Genomic coverage of 12 rmRRBS libraries at different read depths stratified by CpG resort context. a The total number of CpG loci covered, b the number of discrete contexts in which at least one CpG locus is covered, c the proportion of exactly the same contexts from the Infinium HumanMethyaltion450 (450K) array for which at least once CpG locus was covered, and d the proportion of exactly the same contexts from the Infinium MethyaltionEPIC (850K) array for which at least once CpG locus is covered are plotted from ≥1× to ≥10× reads. In panels (a)–(d), the dark red horizontal lines indicate predicted RRBS genomic coverage, bioinformatically determined by performing RRBS in silico. In panels (a) and (b), the dark green horizontal lines indicate Infinium 450K genomic coverage, and the dark blue horizontal lines indicate Infinium 850K genomic coverage. (e) The distribution of the number of CpG loci measured in each discrete region that was covered is stratified in columns by type of CpG context and in rows by rmRRBS read depth, with CpG density distributions for in silico RRBS, the Infinium 450K, and the Infinium 850K plotted together in the fourth row. The peak of the density is the mode, and indicates most common number of CpG loci measured in each region.

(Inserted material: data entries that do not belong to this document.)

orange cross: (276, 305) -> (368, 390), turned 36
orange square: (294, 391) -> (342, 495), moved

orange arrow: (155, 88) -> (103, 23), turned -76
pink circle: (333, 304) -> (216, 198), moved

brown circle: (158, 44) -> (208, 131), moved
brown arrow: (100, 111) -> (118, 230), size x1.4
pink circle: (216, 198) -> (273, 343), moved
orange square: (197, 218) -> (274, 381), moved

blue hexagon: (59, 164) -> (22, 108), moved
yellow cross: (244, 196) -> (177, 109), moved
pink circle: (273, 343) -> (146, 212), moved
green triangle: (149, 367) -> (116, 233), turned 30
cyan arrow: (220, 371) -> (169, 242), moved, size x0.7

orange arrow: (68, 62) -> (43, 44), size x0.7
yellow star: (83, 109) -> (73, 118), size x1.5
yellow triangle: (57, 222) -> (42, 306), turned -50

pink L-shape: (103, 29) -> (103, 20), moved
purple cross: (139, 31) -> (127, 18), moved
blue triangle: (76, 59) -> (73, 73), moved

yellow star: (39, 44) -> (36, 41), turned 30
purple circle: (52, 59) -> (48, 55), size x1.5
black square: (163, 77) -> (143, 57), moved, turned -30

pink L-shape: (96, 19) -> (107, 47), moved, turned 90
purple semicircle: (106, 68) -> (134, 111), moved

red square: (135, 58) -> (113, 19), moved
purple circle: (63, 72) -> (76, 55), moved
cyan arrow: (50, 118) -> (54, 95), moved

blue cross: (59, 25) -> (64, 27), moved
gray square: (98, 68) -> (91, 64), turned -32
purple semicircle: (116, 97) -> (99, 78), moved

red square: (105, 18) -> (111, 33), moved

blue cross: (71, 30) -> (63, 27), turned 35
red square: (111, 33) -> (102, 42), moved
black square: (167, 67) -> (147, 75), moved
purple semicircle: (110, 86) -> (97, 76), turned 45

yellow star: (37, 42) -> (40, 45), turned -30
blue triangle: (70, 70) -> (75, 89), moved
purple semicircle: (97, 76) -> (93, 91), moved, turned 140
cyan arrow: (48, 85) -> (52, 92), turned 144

In all panels, unique individuals A through J appear as different colored lines where solid lines indicate normal cluster density and dotted lines indicated high cluster density

Fig. 2
Fig. 2

Genomic coverage of 12 rmRRBS libraries at different read depths stratified by four types of genes. a The total number of CpG loci covered b the number of genes in which at least one CpG locus is covered c the proportion of genes on the Infinium HumanMethyation450 (450K) array for which at least once CpG locus is covered, and d the proportion of genes on the Infinium MethyationEPIC (850K) array for which at least once CpG locus is covered are plotted from ≥1× to ≥10× reads. In panels (a)–(d), the dark red horizontal lines indicate predicted RRBS genomic coverage, bioinformatically determined by performing RRBS in silico. In panels (a) and (b), the dark green horizontal lines indicate Infinium 450K genomic coverage, and the dark blue horizontal lines indicate Infinium 850K genomic coverage. (e) The distribution of the number of loci measured in each gene that was covered is stratified in columns by type of gene and in rows by mRRBS read depth, with CpG density distributions for in silico RRBS, the Infinium 450K and the Infinium 850K plotted together in the fourth row. The peak of the density is the mode, and indicates most common number of CpG loci measured in each gene. In all panels, unique individuals A through J appear as different colored lines where solid lines indicate normal cluster density and dotted lines indicated high cluster density

Five libraries covered a greater diversity of discrete CpG shores than the 450K at ≥4×, eleven libraries covered more open sea regions than the 450K at ≥10×, but none covered as many CpG islands and shelves as the 450K, and the 850K covers at least as many of all four contexts as the rmRRBS libraries (Fig. 1b). At ≥4×, a majority of the rmRRBS libraries measured at least one CpG locus in ~75% and ~65% of the exact same CpG islands and shores, respectively, captured on the Infinium arrays, but only about a third of the exact same CpG shelves (Fig. 1c–d). Even at ≥10×, nine rmRRBS libraries covered a larger number of microRNA genes than the 450K and a comparable absolute number of cancer-associated genes, protein-coding genes, and nuclear-encoded genes with mitochondrial function to both the 450K and 850K (Fig. 2b). Moreover, overlap between the rmRRBS libraries at ≥10× and the Infinium arrays ranged from 83% to 93% for protein-coding genes, 93–98% for cancer-associated genes, 80–96% for mitochondrial-related genes, and 30–68% for microRNA genes (Fig. 2c–d). Regardless of genomic context, rmRRBS covered more CpG loci per region than the Infinium arrays (Figs. 1e, 2e). Likewise, rmRRBS measured a higher density of CpG loci in all 30 known human imprinting regions—which were covered at ≥10× by all 12 libraries—than the Infinium arrays (data not shown).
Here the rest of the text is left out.